Your sentence does not make sense because it lacks the subject: what is equal to each other?. And when you say $xRx$, I'll ask you: what is $x$? Do you mean $xRx$ holds for some unspecified $x$, for all $x$, for some specific $x$? What set does $x$ range over?leigh ramona said:So reflexive is equal to each other. Like x R x.
This sentence is also problematic. For each $x$ and $y$, $xRy$ is either true or false. What do you mean by $xRx=yRx$? For which $x$ and $y$?leigh ramona said:Symmetric is x R y = y R x
This would be correct if you added "for all $x$, $y$ and $z$".leigh ramona said:Transitive is if x R y and y R z, then x R z.
What you wrote is true, but what does this have to do with $R$? Please enclose formulas in dollar signs: \$A\cap C\$.leigh ramona said:The relation is symmetric because if A \cap C = B \cap C, then C \cap A = C \cap B. Is this correct?
This does not makes sense because $A\cap C$ cannot be true or false: it's a set.
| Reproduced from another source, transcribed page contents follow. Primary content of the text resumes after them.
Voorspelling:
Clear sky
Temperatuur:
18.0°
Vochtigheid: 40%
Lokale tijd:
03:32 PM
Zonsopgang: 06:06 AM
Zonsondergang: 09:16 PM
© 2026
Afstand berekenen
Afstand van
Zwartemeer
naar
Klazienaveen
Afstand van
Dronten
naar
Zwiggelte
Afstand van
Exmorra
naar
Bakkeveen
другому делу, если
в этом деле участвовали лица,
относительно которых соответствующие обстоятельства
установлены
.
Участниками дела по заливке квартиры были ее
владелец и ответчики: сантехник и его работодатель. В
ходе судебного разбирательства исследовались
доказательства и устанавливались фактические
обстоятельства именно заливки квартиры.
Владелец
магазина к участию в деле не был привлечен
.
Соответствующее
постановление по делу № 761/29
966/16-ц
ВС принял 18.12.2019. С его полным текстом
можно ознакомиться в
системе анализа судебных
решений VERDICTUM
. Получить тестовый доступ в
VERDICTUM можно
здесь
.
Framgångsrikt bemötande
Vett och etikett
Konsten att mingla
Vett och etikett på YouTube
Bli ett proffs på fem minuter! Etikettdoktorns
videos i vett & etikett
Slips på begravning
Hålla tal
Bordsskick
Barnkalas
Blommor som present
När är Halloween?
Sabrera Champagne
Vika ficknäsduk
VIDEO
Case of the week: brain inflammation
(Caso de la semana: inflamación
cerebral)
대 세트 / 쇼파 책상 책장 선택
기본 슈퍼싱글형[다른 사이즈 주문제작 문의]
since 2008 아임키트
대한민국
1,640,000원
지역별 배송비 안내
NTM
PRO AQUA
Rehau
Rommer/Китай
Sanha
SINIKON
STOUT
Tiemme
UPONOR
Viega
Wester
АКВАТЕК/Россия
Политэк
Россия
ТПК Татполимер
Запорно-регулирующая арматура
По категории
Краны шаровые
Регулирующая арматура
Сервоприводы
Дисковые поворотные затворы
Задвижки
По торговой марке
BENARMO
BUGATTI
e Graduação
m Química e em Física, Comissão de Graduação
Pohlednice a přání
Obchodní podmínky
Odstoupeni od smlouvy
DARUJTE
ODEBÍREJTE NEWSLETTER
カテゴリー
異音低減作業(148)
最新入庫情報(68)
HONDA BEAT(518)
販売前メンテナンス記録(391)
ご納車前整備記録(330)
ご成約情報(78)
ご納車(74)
Therefore, you can't write "If $A\cap C$...".leigh ramona said:The relation is also transitive, because if A \cap C and B \cap C, then A \cap B.
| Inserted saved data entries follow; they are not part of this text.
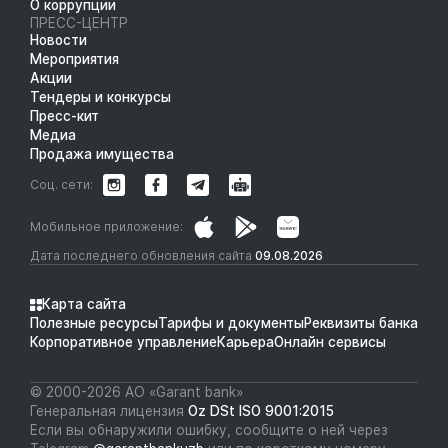
О коррупции
ПРЕСС-ЦЕНТР
Новости
Мероприятия
Акции
Тендеры и конкурсы
Пресс-кит
Медиа
Продажа имущества
Соц. сети:
Мобильное приложение:
Дата последнего обновления сайта
09.08.2026
Карта сайта
Полезные ресурсы
Тарифы и документы
Реквизиты банка
Корпоративное управление
Карьера
Онлайн сервисы
© 2000-2026 АО «Garant bank»
Генеральная лицензия
Oz DSt ISO 9001:2015
Если вы обнаружили ошибку, сообщите о ней через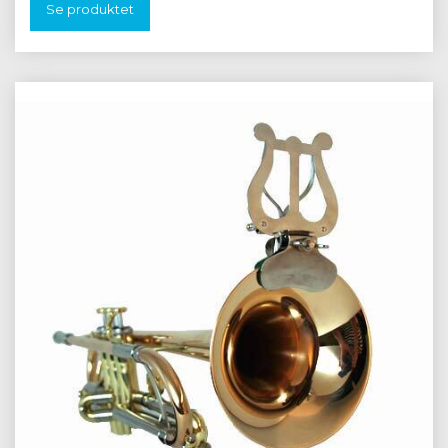
Se produktet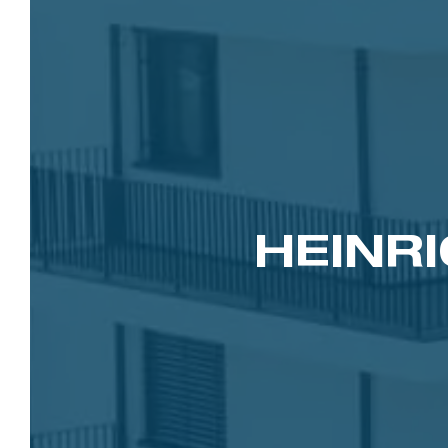
HEINR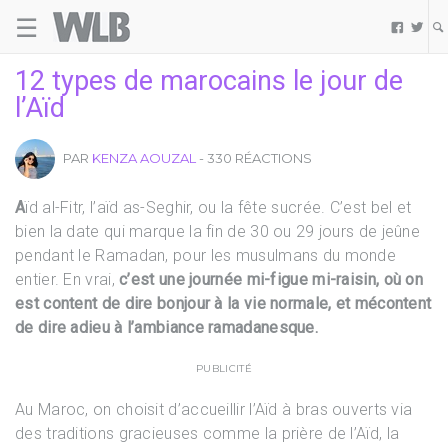
☰
Welovebuzz


12 types de marocains le jour de
l’Aïd
PAR
KENZA AOUZAL
- 330 RÉACTIONS
A
ïd al-Fitr, l’aïd as-Seghir, ou la fête sucrée. C’est bel et
bien la date qui marque la fin de 30 ou 29 jours de jeûne
pendant le Ramadan, pour les musulmans du monde
entier. En vrai,
c’est une journée mi-figue mi-raisin, où on
est content de dire bonjour à la vie normale, et mécontent
de dire adieu à l’ambiance ramadanesque.
PUBLICITÉ
Au Maroc, on choisit d’accueillir l’Aïd à bras ouverts via
des traditions gracieuses comme la prière de l’Aïd, la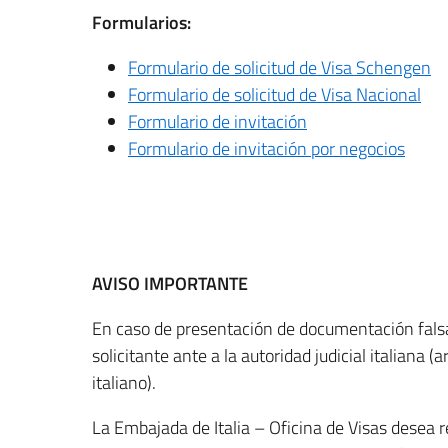
Formularios:
Formulario de solicitud de Visa Schengen
Formulario de solicitud de Visa Nacional
Formulario de invitación
Formulario de invitación por negocios
AVISO IMPORTANTE
En caso de presentación de documentación falsa
solicitante ante a la autoridad judicial italiana
italiano).
La Embajada de Italia – Oficina de Visas desea r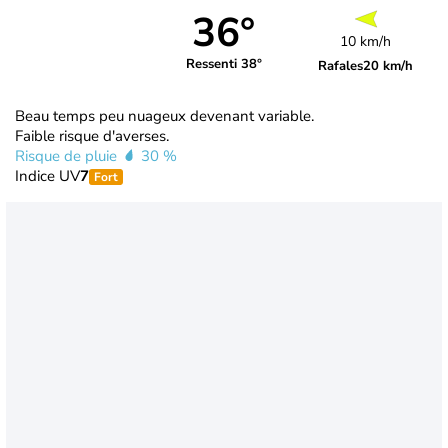
36°
10 km/h
Ressenti 38°
Rafales
20 km/h
Beau temps peu nuageux devenant variable.
Faible risque d'averses.
Risque de pluie
30 %
Indice UV
7
Fort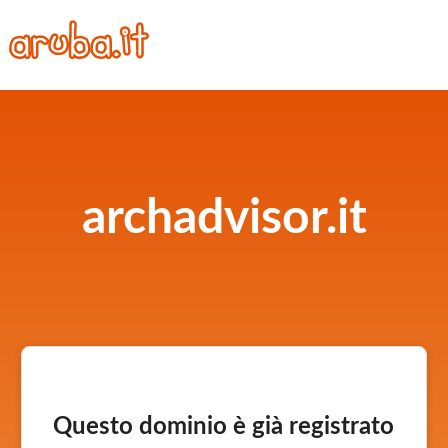
archadvisor.it
Questo dominio è già registrato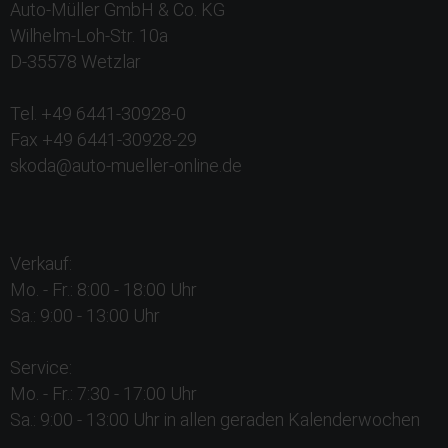
Auto-Müller GmbH & Co. KG
Wilhelm-Loh-Str. 10a
D-35578 Wetzlar
Tel. +49 6441-30928-0
Fax +49 6441-30928-29
skoda@auto-mueller-online.de
Verkauf:
Mo. - Fr.: 8:00 - 18:00 Uhr
Sa.: 9:00 - 13:00 Uhr
Service:
Mo. - Fr.: 7:30 - 17:00 Uhr
Sa.: 9:00 - 13:00 Uhr in allen geraden Kalenderwochen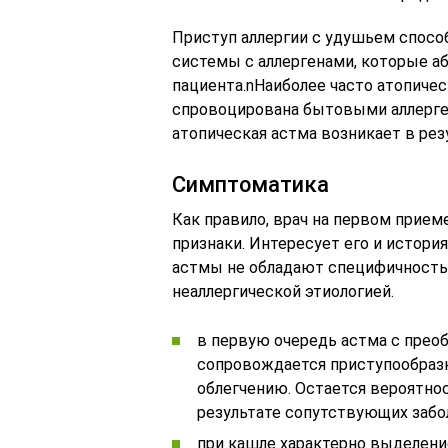
Приступ аллергии с удушьем спосо
системы с аллергенами, которые а
пациента.nНаиболее часто атопиче
спровоцирована бытовыми аллерген
атопическая астма возникает в рез
Симптоматика
Как правило, врач на первом прием
признаки. Интересует его и истори
астмы не обладают специфичностью
неаллергической этиологией.
в первую очередь астма с прео
сопровождается приступообраз
облегчению. Остается вероятно
результате сопутствующих забо
при кашле характерно выделени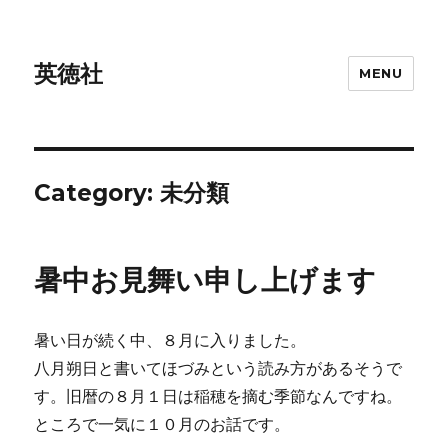
英徳社
MENU
Category:
未分類
暑中お見舞い申し上げます
暑い日が続く中、８月に入りました。
八月朔日と書いてほづみという読み方があるそうで
す。旧暦の８月１日は稲穂を摘む季節なんですね。
ところで一気に１０月のお話です。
A relation R on a set U is reflexive if every element in U is related to itself, i.e. (a,a) ∈ R for all a ∈ U.
To prove that R on P(U) is reflexive, we need to show that for every subset A ∈ P(U), (A,A) ∈ R. This can be done by using the definition of reflexive relation and substituting A for a in the definition.
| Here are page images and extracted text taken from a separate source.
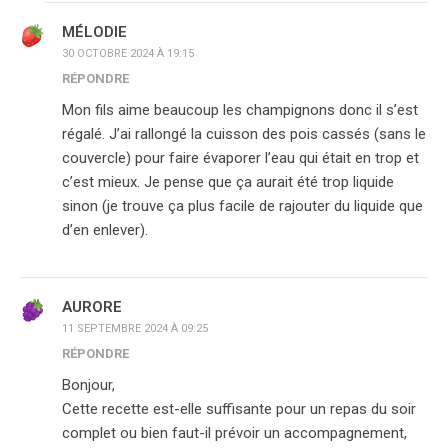
MÉLODIE
30 OCTOBRE 2024 À 19:15
RÉPONDRE
Mon fils aime beaucoup les champignons donc il s’est
régalé. J’ai rallongé la cuisson des pois cassés (sans le
couvercle) pour faire évaporer l’eau qui était en trop et
c’est mieux. Je pense que ça aurait été trop liquide
sinon (je trouve ça plus facile de rajouter du liquide que
d’en enlever).
AURORE
11 SEPTEMBRE 2024 À 09:25
RÉPONDRE
Bonjour,
Cette recette est-elle suffisante pour un repas du soir
complet ou bien faut-il prévoir un accompagnement,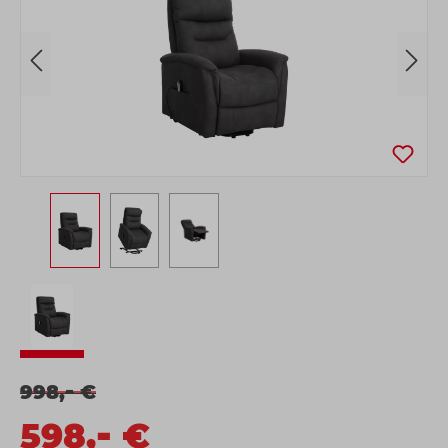
-
998,
€
-
598,
€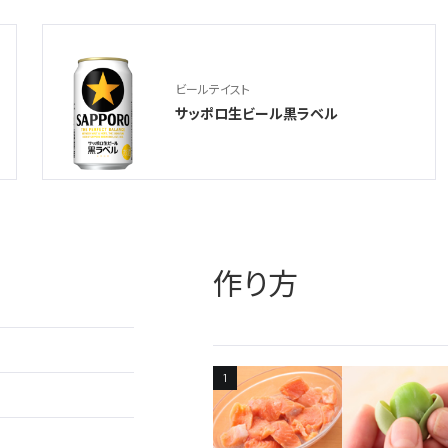
ビールテイスト
サッポロ生ビール黒ラベル
作り方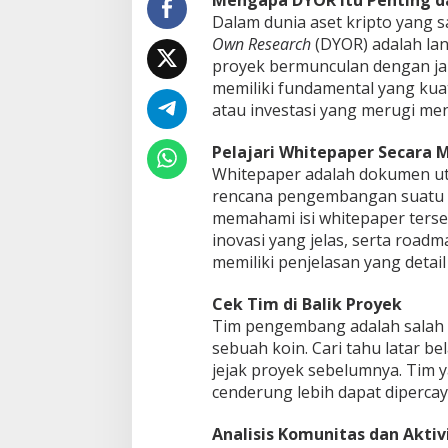
Mengapa DYOR Itu Penting d
Dalam dunia aset kripto yang s
Own Research
(DYOR) adalah la
proyek bermunculan dengan ja
memiliki fundamental yang kuat
atau investasi yang merugi menj
Pelajari Whitepaper Secara
Whitepaper adalah dokumen ut
rencana pengembangan suatu p
memahami isi whitepaper terseb
inovasi yang jelas, serta road
memiliki penjelasan yang detail
Cek Tim di Balik Proyek
Tim pengembang adalah salah s
sebuah koin. Cari tahu latar b
jejak proyek sebelumnya. Tim y
cenderung lebih dapat dipercaya
Analisis Komunitas dan Aktiv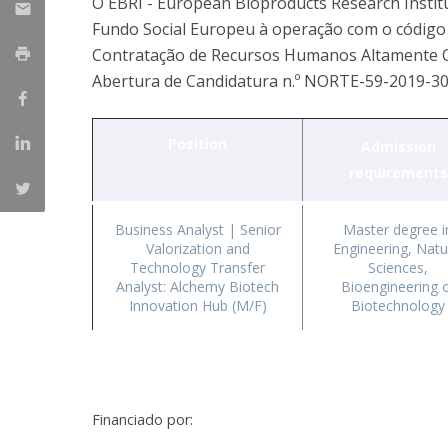
O EBRI - European Bioproducts Research Instit
Parcerias Estratégicas
Fundo Social Europeu à operação com o códig
Iniciativas Nacionais
Contratação de Recursos Humanos Altamente Qu
O que dizem sobre a ESB
Abertura de Candidatura n.º NORTE-59-2019-30
Candidaturas
Clube de Inovação e Conhecimento
Position
Admission
requirements
Business Analyst | Senior
Master degree i
Valorization and
Engineering, Natu
Technology Transfer
Sciences,
Analyst: Alchemy Biotech
Bioengineering 
Innovation Hub (M/F)
Biotechnology
Financiado por:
A relation R on a set U is symmetric if for any elements a and b in U, (a,b) ∈ R implies (b,a) ∈ R.
To prove that R on P(U) is symmetric, we can show that if (A,B) ∈ R, then (B,A) ∈ R for any subsets A and B in P(U). This can be done by using the definition of symmetric relation and substituting A and B for a and b in the definition.
A relation R on a set U is transitive if for any elements a, b, and c in U, if (a,b) ∈ R and (b,c) ∈ R, then (a,c) ∈ R.
To prove that R on P(U) is transitive, we can show that if (A,B) ∈ R and (B,C) ∈ R, then (A,C) ∈ R for any subsets A, B, and C in P(U). This can be done by using the definition of transitive relation and substituting A, B, and C for a, b, and c in the definition.